Thread: pgsql: Teach the regular expression functions to do case-insensitive
pgsql: Teach the regular expression functions to do case-insensitive
From
tgl@postgresql.org (Tom Lane)
Date:
Log Message: ----------- Teach the regular expression functions to do case-insensitive matching and locale-dependent character classification properly when the database encoding is UTF8. The previous coding worked okay in single-byte encodings, or in any case for ASCII characters, but failed entirely on multibyte characters. The fix assumes that the <wctype.h> functions use Unicode code points as the wchar representation for Unicode, ie, wchar matches pg_wchar.
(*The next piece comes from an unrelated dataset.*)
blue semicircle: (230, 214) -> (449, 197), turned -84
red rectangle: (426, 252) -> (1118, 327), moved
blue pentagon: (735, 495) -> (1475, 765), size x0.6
This is only a partial solution, since we're still stupid about non-ASCII characters in multibyte encodings other than UTF8. The practical effect of that is limited, however, since those cases are generally Far Eastern glyphs for which concepts like case-folding don't apply anyway. Certainly all or nearly all of the field reports of problems have been about UTF8. A more general solution would require switching to the platform's wchar representation for all regex operations; which is possible but would have substantial disadvantages. Let's try this and see if it's sufficient in practice. Modified Files: -------------- pgsql/src/backend/regex: regc_locale.c (r1.9 -> r1.10) (http://anoncvs.postgresql.org/cvsweb.cgi/pgsql/src/backend/regex/regc_locale.c?r1=1.9&r2=1.10) pgsql/src/include/regex: regcustom.h (r1.7 -> r1.8) (http://anoncvs.postgresql.org/cvsweb.cgi/pgsql/src/include/regex/regcustom.h?r1=1.7&r2=1.8)